When WDRR scheduling is used, you can set the weight for each queue. The switch schedules queues in round-robin manner according to their weights. By default, queues on the S5720-HI, S5730-HI, S5731-H, S5731-S, S5731S-H, S5731S-S, and S5732-H use the WDRR scheduling mode, and the WDRR weight of each queue is 1.

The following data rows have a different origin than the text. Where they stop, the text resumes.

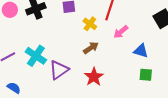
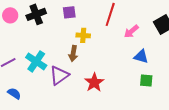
yellow cross: (90, 24) -> (83, 35), moved, turned -32
pink arrow: (121, 32) -> (131, 31), moved
brown arrow: (91, 48) -> (73, 53), moved, turned 133

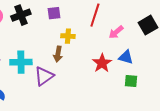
cyan cross: (36, 61) -> (21, 62), turned -35
red star: (94, 82) -> (102, 63), moved

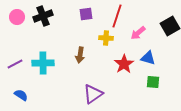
purple square: (54, 13) -> (86, 14), moved
yellow cross: (68, 36) -> (106, 38), moved
purple triangle: (44, 76) -> (93, 94), moved

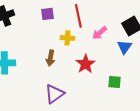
red line: (117, 16) -> (78, 16), turned -30
brown arrow: (80, 55) -> (50, 58), moved
blue triangle: (148, 58) -> (124, 47), moved, turned 49

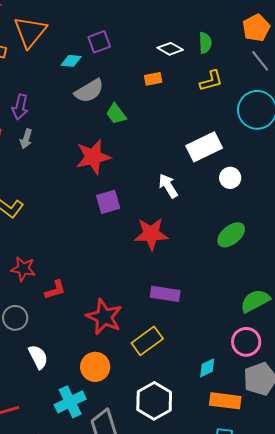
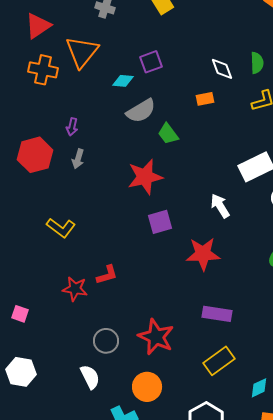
white diamond: (170, 49) -> (222, 69), turned 40
purple arrow: (20, 107) -> (72, 127), size x0.7
red L-shape: (55, 290) -> (107, 275), moved
gray circle: (15, 318) -> (106, 341), moved
yellow rectangle: (147, 341) -> (219, 361), moved

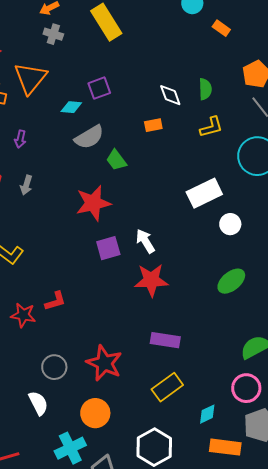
purple arrow: (72, 127) -> (20, 139), moved
white arrow: (220, 206) -> (145, 241), moved

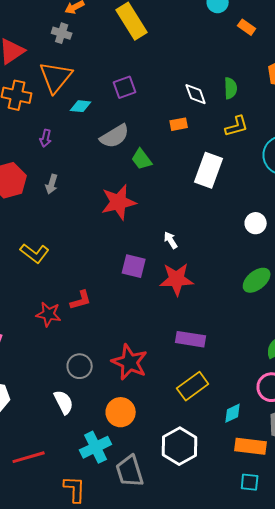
gray cross: (53, 34) -> (62, 33), moved
cyan diamond: (71, 107) -> (81, 106), moved
white rectangle: (204, 193) -> (209, 170), moved, turned -44
white arrow: (145, 241) -> (171, 240), size x0.7
purple square: (108, 248) -> (134, 266), moved, turned 30

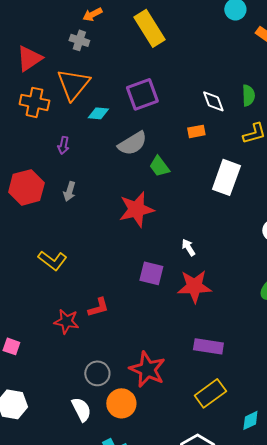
purple square: (125, 87) -> (142, 94), size x1.4
orange circle: (121, 412) -> (121, 403), moved

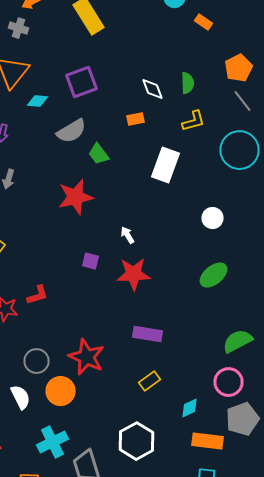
purple square: (151, 273) -> (90, 261), size x0.7
yellow rectangle: (210, 393) -> (150, 381), size x0.7

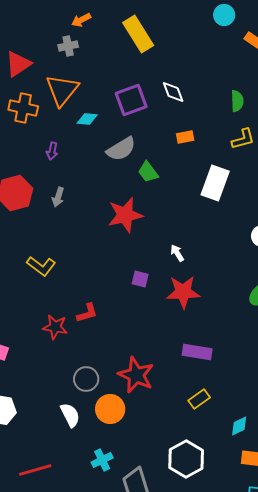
gray cross: (18, 28) -> (68, 46), turned -30
white diamond: (152, 89) -> (173, 92), moved
cyan cross: (52, 442) -> (102, 460), size x0.7

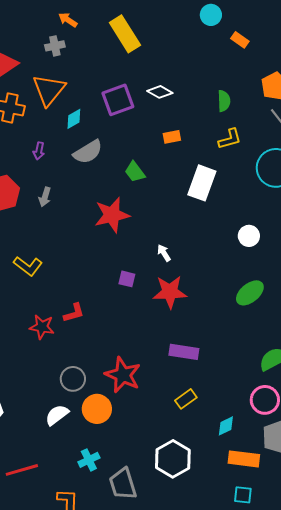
orange arrow: (81, 20) -> (68, 20), turned 60
white diamond: (173, 92) -> (160, 92), turned -40
cyan diamond: (87, 119) -> (74, 119), turned -35
gray semicircle: (121, 149) -> (88, 152), moved
white semicircle: (70, 415) -> (57, 415), turned -100

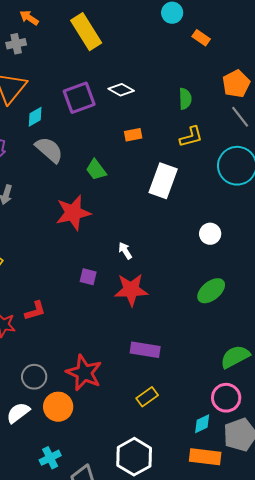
gray semicircle: (88, 152) -> (49, 150), turned -108
cyan diamond: (226, 426) -> (202, 424), moved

In WDRR scheduling, the deficit indicates the bandwidth deficit of each queue. The initial value is 0. The system allocates bandwidth to each queue based on the weight and calculates the deficit as follows: If the deficit of a queue is greater than 0, the queue participates in scheduling. The switch sends a packet and calculates the deficit based on the length of the sent packet. If the deficit of a queue is less than 0, the queue does not participate in scheduling. The current deficit is used as the basis for the next round of scheduling.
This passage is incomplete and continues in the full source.